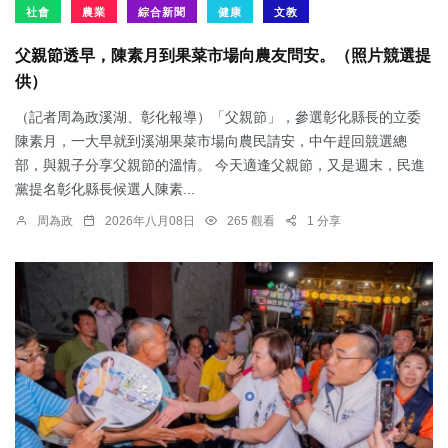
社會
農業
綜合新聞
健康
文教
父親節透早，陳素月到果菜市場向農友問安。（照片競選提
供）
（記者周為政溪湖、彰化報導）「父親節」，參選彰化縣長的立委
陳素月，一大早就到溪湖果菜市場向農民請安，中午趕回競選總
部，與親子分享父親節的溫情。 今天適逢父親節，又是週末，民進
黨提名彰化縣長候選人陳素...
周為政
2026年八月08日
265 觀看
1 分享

◆ WHAT IS NEEDED:
Each line of the data should be quoted exactly, with pictures left out.

◆ EXERCISE RESULT:
社會
農業
綜合新聞
健康
文教
父親節透早，陳素月到果菜市場向農友問安。（照片競選提
供）
（記者周為政溪湖、彰化報導）「父親節」，參選彰化縣長的立委
陳素月，一大早就到溪湖果菜市場向農民請安，中午趕回競選總
部，與親子分享父親節的溫情。 今天適逢父親節，又是週末，民進
黨提名彰化縣長候選人陳素...
周為政
2026年八月08日
265 觀看
1 分享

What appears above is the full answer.